**Data to process**
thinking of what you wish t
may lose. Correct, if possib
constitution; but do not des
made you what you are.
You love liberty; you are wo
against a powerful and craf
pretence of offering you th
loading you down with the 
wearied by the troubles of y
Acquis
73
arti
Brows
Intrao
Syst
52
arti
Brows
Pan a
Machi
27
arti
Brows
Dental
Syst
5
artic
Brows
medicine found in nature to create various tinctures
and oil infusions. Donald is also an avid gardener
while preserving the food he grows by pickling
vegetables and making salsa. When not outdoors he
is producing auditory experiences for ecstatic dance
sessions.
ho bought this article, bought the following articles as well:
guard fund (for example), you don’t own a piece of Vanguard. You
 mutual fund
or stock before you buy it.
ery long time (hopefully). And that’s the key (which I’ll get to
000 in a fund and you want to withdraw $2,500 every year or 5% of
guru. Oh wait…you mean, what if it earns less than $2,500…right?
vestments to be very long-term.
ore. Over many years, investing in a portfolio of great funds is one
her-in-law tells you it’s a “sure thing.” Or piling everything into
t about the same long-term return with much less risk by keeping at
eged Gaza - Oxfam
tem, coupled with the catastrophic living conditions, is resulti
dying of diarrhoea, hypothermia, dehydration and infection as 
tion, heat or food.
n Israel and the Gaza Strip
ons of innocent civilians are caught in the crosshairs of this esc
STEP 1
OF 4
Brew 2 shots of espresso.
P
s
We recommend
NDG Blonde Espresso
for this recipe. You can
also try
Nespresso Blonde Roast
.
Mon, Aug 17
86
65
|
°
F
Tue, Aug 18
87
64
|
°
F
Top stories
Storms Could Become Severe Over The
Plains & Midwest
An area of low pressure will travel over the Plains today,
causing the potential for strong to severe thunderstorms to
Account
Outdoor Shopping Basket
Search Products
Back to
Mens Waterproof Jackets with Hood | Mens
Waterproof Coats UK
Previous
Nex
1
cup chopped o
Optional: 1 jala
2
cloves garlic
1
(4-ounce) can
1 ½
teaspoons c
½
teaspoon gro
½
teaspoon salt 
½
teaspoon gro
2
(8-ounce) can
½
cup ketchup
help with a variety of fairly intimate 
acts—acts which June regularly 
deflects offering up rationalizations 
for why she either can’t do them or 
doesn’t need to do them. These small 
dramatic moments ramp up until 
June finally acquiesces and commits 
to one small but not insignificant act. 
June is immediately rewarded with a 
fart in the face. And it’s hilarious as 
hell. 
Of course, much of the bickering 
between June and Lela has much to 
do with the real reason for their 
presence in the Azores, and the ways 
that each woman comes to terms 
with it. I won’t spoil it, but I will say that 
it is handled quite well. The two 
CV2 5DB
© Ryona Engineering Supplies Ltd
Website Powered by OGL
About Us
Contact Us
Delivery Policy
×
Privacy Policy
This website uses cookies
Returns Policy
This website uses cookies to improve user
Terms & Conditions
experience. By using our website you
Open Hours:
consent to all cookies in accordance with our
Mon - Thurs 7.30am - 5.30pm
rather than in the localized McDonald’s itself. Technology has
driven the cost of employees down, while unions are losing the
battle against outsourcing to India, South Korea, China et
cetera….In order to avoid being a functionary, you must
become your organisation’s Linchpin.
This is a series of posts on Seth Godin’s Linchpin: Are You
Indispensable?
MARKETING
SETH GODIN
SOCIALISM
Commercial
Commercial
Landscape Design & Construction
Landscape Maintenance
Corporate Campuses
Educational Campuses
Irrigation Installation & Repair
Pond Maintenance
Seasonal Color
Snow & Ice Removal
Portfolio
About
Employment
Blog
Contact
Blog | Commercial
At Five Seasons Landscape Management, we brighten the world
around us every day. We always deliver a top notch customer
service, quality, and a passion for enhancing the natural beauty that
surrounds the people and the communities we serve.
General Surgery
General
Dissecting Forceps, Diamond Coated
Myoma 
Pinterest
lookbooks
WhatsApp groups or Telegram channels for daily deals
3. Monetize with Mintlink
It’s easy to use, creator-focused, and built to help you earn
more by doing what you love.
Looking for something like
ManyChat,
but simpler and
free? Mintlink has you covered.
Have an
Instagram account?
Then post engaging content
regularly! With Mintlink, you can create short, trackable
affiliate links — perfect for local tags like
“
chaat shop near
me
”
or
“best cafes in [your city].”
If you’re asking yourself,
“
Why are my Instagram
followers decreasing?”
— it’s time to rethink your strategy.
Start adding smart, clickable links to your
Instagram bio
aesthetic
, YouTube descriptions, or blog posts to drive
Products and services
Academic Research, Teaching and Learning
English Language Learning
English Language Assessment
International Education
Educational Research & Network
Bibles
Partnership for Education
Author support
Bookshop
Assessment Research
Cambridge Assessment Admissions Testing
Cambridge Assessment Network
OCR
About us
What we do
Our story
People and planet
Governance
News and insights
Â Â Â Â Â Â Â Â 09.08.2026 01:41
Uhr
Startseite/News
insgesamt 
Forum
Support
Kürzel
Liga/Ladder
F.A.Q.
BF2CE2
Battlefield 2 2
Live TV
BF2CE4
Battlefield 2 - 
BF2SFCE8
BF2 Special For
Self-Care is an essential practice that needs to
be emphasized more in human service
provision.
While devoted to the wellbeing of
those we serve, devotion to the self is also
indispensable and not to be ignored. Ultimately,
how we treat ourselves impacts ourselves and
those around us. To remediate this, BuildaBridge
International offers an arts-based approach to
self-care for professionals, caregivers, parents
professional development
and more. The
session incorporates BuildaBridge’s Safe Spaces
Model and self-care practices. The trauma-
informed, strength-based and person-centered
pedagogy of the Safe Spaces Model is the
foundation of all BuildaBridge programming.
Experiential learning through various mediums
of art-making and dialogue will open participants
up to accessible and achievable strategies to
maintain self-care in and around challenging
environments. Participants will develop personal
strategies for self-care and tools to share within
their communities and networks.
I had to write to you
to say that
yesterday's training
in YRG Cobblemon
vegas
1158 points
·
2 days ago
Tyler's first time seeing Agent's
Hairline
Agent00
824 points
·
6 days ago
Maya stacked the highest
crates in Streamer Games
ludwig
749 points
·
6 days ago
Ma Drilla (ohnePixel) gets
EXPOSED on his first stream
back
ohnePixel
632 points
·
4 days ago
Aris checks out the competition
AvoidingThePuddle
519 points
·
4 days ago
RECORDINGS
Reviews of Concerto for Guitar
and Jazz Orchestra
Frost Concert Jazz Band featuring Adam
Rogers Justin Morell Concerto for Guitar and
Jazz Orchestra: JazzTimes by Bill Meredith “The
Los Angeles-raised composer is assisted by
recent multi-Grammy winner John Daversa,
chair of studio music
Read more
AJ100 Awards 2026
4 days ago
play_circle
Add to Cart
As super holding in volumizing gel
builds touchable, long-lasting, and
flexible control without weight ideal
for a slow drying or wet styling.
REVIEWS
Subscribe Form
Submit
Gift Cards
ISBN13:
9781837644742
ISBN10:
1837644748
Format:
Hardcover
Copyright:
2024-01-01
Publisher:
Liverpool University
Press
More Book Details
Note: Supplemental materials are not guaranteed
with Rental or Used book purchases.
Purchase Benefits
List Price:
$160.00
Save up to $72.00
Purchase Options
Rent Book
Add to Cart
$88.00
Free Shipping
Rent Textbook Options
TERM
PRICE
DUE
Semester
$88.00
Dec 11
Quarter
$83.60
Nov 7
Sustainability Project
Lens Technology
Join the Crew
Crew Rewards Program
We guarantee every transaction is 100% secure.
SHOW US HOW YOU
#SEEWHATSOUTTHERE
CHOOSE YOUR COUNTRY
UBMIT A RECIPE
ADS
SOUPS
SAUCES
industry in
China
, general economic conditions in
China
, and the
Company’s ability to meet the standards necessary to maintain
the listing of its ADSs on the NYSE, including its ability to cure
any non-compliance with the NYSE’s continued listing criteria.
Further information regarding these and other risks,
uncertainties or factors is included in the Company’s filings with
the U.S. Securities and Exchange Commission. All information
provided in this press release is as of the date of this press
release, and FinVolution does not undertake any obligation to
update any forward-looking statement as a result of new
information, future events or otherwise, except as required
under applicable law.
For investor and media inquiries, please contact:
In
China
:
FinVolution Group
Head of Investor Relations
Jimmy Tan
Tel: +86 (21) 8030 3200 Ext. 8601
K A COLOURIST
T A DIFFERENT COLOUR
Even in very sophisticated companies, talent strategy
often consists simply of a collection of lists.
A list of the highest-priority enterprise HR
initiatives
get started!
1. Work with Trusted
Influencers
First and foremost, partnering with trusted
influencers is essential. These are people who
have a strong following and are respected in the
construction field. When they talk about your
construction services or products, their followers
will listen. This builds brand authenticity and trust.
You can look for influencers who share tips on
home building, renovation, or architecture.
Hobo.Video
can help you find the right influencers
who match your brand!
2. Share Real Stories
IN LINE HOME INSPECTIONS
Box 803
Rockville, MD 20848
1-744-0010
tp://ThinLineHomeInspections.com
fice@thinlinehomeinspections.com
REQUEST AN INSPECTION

**About this exercise**
Copy each line in the entries above where "making" turns up.

**Output of the task**
vegetables and making salsa. When not outdoors he
of art-making and dialogue will open participants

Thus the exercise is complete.